SCALE, THREE MILES TO AN INCH
Our day’s work was as good as over (for we knew from Messrs. Mathews and Bonney that there was no difficulty upon the other side), and we abandoned ourselves to ease and luxury; wondering alternately, as we gazed upon the Rateau and the Écrins, how the one mountain could possibly hold itself together, and whether the other would hold out against us. The former looked so rotten that it seemed as if a puff of wind or a clap of thunder might dash the whole fabric to pieces, while the latter asserted itself the monarch of the group, and towered head and shoulders above all the rest of the peaks which form the great horseshoe of Dauphiné. At length a cruel rush of cold air made us shiver, and shift our quarters to a little grassy plot three thousand feet below—an oasis in a desert—where we lay nearly four hours admiring the splendid wall which protects the summit of the Meije from assault upon this side.[[19]] Then we tramped down the Vallon des Étançons, a howling wilderness, the abomination of desolation; destitute alike of animal or vegetable life; pathless, of course; suggestive of chaos, but of little else; covered almost throughout its entire length with débris, from the size of a walnut up to that of a house: in a word, it looked as if half a dozen moraines of first-rate dimensions had been carted and shot into it. Our tempers were soured by constant pitfalls: it was impossible to take the eyes from the feet, and if an unlucky individual so much as blew his nose without standing still to perform the operation, the result was either an instantaneous tumble or a barked shin or a half-twisted ankle. There was no end to it, and we became more savage at every step, unanimously agreeing that no power on earth would ever induce us to walk up or down this particular valley again. It was not just to the valley, which was enclosed by noble mountains—unknown, it is true, but worthy of a great reputation, and which, if placed in other districts, would be sought after and cited as types of daring form and graceful outline.

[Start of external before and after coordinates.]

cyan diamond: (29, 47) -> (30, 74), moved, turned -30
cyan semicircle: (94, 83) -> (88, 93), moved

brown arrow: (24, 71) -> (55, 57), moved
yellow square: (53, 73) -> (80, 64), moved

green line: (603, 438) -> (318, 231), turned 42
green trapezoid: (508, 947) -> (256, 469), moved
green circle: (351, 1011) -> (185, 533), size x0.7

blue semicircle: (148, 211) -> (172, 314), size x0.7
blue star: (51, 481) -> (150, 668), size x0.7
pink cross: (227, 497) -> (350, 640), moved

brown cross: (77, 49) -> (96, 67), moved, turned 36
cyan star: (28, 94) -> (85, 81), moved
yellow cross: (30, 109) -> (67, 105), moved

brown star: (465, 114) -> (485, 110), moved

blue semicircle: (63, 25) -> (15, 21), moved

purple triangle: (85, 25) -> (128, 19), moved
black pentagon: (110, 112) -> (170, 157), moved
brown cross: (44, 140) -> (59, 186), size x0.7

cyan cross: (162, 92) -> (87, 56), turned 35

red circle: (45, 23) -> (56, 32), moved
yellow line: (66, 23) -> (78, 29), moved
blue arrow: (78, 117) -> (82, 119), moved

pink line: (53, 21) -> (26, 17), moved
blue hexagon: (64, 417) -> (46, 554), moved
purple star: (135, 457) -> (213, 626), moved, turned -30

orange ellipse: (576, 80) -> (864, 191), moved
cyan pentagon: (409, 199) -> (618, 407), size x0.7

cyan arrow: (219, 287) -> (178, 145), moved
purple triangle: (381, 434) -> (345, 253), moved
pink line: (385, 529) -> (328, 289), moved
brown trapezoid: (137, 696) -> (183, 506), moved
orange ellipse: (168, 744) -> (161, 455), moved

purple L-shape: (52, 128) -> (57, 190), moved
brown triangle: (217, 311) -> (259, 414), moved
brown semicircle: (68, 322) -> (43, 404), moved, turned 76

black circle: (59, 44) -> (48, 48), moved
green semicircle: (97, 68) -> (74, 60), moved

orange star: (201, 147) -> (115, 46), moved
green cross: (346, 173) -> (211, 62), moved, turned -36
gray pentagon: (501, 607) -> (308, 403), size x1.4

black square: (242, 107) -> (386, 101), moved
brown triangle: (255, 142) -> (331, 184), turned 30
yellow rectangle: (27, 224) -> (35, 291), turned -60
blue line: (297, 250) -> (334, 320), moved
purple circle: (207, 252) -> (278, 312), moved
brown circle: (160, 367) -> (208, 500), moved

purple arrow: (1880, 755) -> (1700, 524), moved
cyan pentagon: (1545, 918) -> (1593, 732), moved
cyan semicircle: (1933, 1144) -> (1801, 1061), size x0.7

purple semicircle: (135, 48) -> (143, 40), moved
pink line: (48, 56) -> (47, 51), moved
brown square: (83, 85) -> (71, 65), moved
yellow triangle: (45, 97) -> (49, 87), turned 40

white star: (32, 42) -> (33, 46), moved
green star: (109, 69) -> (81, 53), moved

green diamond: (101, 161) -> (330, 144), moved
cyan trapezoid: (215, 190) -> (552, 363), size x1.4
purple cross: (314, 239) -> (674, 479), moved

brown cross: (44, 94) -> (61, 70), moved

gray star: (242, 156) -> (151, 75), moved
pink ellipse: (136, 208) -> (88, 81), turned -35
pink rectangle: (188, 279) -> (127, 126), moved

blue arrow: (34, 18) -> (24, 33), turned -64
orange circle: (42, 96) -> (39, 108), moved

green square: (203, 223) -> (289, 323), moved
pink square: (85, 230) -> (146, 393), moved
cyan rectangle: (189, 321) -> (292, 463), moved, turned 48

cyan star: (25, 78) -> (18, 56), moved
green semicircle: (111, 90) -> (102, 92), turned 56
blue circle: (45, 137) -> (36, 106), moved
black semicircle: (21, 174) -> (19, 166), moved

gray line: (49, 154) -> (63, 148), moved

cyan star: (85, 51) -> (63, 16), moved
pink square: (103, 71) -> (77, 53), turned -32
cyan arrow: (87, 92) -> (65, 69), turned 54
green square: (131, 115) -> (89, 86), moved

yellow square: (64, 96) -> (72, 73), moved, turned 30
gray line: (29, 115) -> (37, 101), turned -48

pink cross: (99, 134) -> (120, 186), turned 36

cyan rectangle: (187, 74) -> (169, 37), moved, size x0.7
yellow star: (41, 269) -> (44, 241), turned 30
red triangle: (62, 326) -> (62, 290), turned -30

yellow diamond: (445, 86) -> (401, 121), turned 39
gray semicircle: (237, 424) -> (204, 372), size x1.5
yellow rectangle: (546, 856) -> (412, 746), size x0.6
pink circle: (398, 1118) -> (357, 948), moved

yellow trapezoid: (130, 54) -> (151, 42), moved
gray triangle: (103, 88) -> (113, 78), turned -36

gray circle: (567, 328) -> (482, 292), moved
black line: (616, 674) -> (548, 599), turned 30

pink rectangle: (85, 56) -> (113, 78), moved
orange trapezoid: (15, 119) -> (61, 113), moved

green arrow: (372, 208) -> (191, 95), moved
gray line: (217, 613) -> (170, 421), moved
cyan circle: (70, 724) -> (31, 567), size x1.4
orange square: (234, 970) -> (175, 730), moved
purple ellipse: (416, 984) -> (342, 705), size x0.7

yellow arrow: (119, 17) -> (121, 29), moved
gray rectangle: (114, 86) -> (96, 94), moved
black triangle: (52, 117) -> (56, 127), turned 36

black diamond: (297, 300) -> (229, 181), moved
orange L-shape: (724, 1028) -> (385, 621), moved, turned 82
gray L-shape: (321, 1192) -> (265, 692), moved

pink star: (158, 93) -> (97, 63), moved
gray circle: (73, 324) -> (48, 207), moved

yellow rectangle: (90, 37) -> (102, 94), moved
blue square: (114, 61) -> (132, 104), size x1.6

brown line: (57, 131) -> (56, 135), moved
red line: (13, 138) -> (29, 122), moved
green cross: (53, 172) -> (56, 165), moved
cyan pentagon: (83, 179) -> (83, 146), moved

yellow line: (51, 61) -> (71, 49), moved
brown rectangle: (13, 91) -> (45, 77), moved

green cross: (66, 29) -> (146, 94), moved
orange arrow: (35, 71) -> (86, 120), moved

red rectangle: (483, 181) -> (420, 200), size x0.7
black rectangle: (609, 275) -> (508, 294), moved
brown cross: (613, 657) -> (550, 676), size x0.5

[19] This wall may be described as an exaggerated Gemmi, as seen from Leukerbad. From the highest summit of La Meije right down to the Glacier des Etançons (a depth of about 3200 feet), the cliff is all but perpendicular, and appears to be completely unassailable. The dimensions of these pages are insufficient to do justice to this magnificent wall, which is the most imposing of its kind that I have seen; otherwise it would have been engraved.